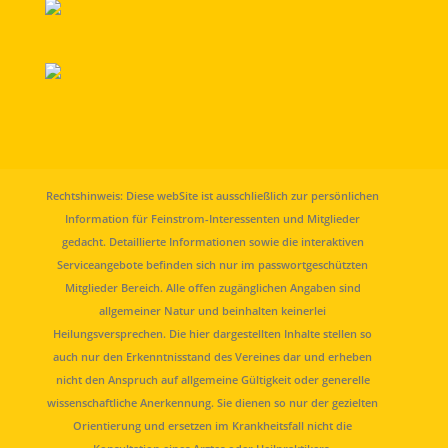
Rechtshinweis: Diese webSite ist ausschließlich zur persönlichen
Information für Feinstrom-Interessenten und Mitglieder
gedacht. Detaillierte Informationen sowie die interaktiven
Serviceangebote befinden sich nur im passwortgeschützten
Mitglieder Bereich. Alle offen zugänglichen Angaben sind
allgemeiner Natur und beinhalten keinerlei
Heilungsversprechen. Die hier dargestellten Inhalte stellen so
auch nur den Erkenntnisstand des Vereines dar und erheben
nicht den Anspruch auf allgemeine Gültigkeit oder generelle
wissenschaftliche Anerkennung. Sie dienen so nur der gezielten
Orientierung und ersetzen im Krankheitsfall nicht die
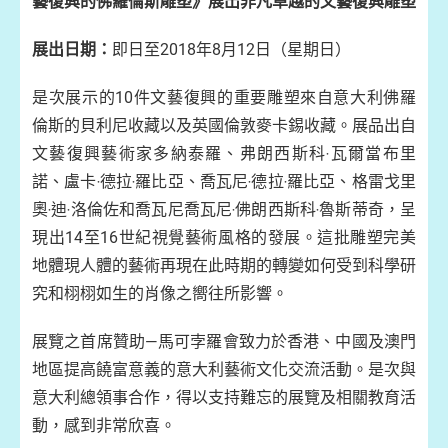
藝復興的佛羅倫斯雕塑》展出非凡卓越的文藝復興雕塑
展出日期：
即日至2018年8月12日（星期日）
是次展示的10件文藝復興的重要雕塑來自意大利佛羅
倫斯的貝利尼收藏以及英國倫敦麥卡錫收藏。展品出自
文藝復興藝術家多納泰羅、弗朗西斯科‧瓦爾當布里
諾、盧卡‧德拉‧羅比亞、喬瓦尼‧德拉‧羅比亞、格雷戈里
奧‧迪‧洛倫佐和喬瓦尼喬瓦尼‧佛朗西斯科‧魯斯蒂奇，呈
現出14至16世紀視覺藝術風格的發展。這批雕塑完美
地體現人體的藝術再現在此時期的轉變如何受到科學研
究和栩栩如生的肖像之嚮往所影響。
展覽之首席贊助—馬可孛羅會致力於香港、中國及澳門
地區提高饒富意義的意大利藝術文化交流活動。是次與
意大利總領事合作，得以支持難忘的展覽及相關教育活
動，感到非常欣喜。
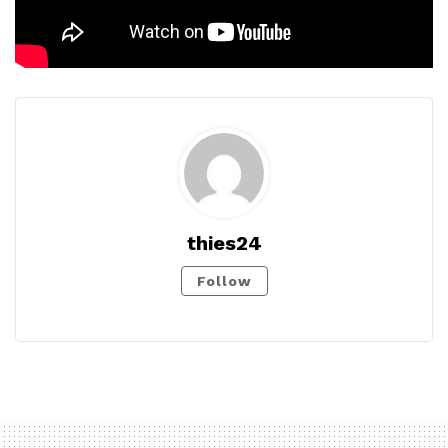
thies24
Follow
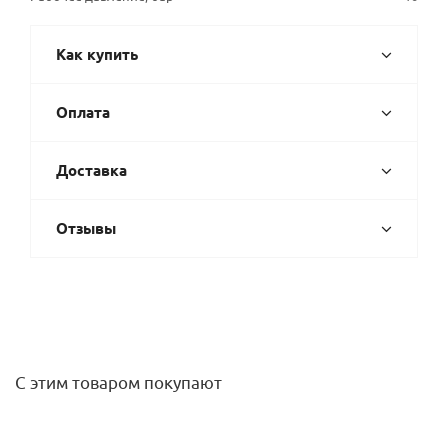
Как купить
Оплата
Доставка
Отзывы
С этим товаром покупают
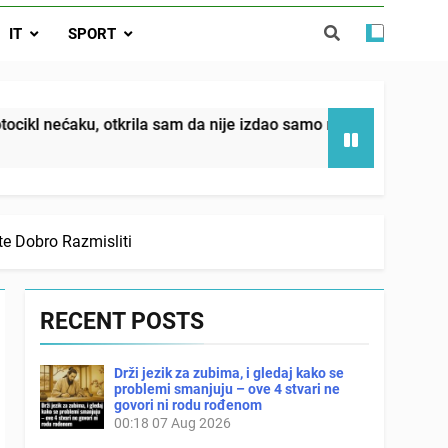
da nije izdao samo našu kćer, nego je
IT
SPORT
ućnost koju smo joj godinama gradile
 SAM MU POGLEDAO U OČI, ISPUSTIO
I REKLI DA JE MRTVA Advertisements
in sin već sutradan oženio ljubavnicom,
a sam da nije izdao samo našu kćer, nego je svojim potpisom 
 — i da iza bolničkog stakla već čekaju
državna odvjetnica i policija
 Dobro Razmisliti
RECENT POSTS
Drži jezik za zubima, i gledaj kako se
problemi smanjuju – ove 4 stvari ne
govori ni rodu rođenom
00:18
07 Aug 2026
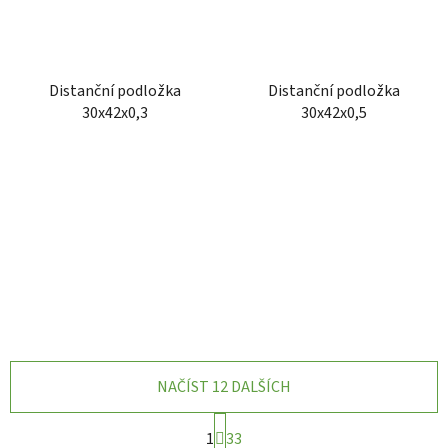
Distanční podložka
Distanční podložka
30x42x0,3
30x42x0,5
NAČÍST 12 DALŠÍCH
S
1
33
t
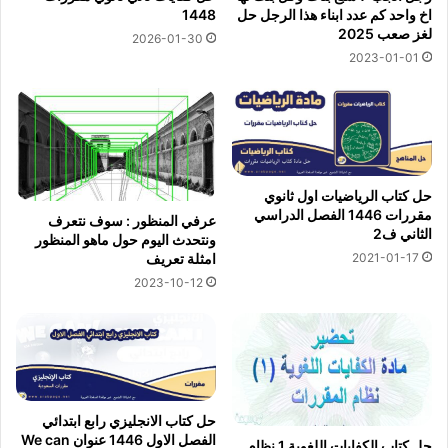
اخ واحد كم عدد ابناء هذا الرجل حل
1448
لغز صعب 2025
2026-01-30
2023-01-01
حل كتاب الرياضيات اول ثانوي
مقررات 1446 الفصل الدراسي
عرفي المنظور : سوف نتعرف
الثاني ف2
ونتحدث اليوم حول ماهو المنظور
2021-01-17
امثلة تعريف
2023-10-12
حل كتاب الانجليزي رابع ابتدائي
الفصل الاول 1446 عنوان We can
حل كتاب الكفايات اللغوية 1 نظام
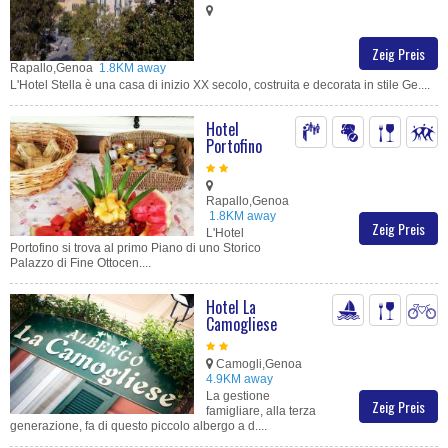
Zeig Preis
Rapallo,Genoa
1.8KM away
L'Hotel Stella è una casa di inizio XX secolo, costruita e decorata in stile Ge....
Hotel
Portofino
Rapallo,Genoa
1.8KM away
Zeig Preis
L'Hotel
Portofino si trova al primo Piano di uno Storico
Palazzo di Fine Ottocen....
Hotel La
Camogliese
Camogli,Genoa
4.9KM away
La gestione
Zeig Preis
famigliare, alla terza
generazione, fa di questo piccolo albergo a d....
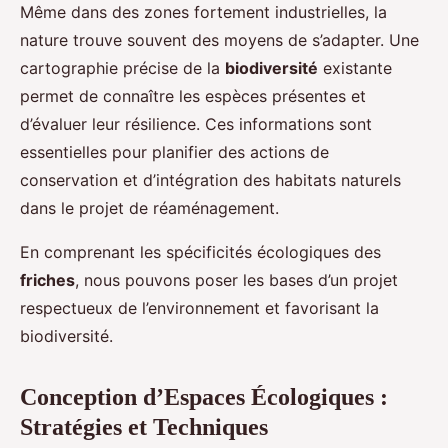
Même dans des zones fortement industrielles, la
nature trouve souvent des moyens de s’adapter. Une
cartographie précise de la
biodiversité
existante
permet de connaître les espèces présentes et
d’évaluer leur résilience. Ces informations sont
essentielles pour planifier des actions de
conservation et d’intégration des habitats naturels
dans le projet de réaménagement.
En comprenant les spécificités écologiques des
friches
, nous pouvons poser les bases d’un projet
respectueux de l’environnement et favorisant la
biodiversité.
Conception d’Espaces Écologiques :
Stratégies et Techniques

____________

— What the task requires —
An exact transcription of the records above is needed, with no pictures included.

— Answer section —
Rechtshinweis: Diese webSite ist ausschließlich zur persönlichen
Information für Feinstrom-Interessenten und Mitglieder
gedacht. Detaillierte Informationen sowie die interaktiven
Serviceangebote befinden sich nur im passwortgeschützten
Mitglieder Bereich. Alle offen zugänglichen Angaben sind
allgemeiner Natur und beinhalten keinerlei
Heilungsversprechen. Die hier dargestellten Inhalte stellen so
auch nur den Erkenntnisstand des Vereines dar und erheben
nicht den Anspruch auf allgemeine Gültigkeit oder generelle
wissenschaftliche Anerkennung. Sie dienen so nur der gezielten
Orientierung und ersetzen im Krankheitsfall nicht die
藝復興的佛羅倫斯雕塑》展出非凡卓越的文藝復興雕塑
展出日期：
即日至2018年8月12日（星期日）
是次展示的10件文藝復興的重要雕塑來自意大利佛羅
倫斯的貝利尼收藏以及英國倫敦麥卡錫收藏。展品出自
文藝復興藝術家多納泰羅、弗朗西斯科‧瓦爾當布里
諾、盧卡‧德拉‧羅比亞、喬瓦尼‧德拉‧羅比亞、格雷戈里
奧‧迪‧洛倫佐和喬瓦尼喬瓦尼‧佛朗西斯科‧魯斯蒂奇，呈
現出14至16世紀視覺藝術風格的發展。這批雕塑完美
地體現人體的藝術再現在此時期的轉變如何受到科學研
究和栩栩如生的肖像之嚮往所影響。
展覽之首席贊助—馬可孛羅會致力於香港、中國及澳門
地區提高饒富意義的意大利藝術文化交流活動。是次與
意大利總領事合作，得以支持難忘的展覽及相關教育活
動，感到非常欣喜。
thies24
Follow
Как купить
Оплата
Доставка
Отзывы
С этим товаром покупают
da nije izdao samo našu kćer, nego je
IT
SPORT
ućnost koju smo joj godinama gradile
 SAM MU POGLEDAO U OČI, ISPUSTIO
I REKLI DA JE MRTVA Advertisements
in sin već sutradan oženio ljubavnicom,
a sam da nije izdao samo našu kćer, nego je svojim potpisom 
 — i da iza bolničkog stakla već čekaju
državna odvjetnica i policija
 Dobro Razmisliti
RECENT POSTS
Drži jezik za zubima, i gledaj kako se
problemi smanjuju – ove 4 stvari ne
govori ni rodu rođenom
00:18
07 Aug 2026
Distanční podložka
Distanční podložka
30x42x0,3
30x42x0,5
NAČÍST 12 DALŠÍCH
S
1
33
t
اخ واحد كم عدد ابناء هذا الرجل حل
1448
لغز صعب 2025
2026-01-30
2023-01-01
حل كتاب الرياضيات اول ثانوي
مقررات 1446 الفصل الدراسي
عرفي المنظور : سوف نتعرف
الثاني ف2
ونتحدث اليوم حول ماهو المنظور
2021-01-17
امثلة تعريف
2023-10-12
حل كتاب الانجليزي رابع ابتدائي
الفصل الاول 1446 عنوان We can
حل كتاب الكفايات اللغوية 1 نظام
Zeig Preis
Rapallo,Genoa
1.8KM away
L'Hotel Stella è una casa di inizio XX secolo, costruita e decorata in stile Ge....
Hotel
Portofino
Rapallo,Genoa
1.8KM away
Zeig Preis
L'Hotel
Portofino si trova al primo Piano di uno Storico
Palazzo di Fine Ottocen....
Hotel La
Camogliese
Camogli,Genoa
4.9KM away
La gestione
Zeig Preis
famigliare, alla terza
generazione, fa di questo piccolo albergo a d....
Même dans des zones fortement industrielles, la
nature trouve souvent des moyens de s’adapter. Une
cartographie précise de la
biodiversité
existante
permet de connaître les espèces présentes et
d’évaluer leur résilience. Ces informations sont
essentielles pour planifier des actions de
conservation et d’intégration des habitats naturels
dans le projet de réaménagement.
En comprenant les spécificités écologiques des
friches
, nous pouvons poser les bases d’un projet
respectueux de l’environnement et favorisant la
biodiversité.
Conception d’Espaces Écologiques :
Stratégies et Techniques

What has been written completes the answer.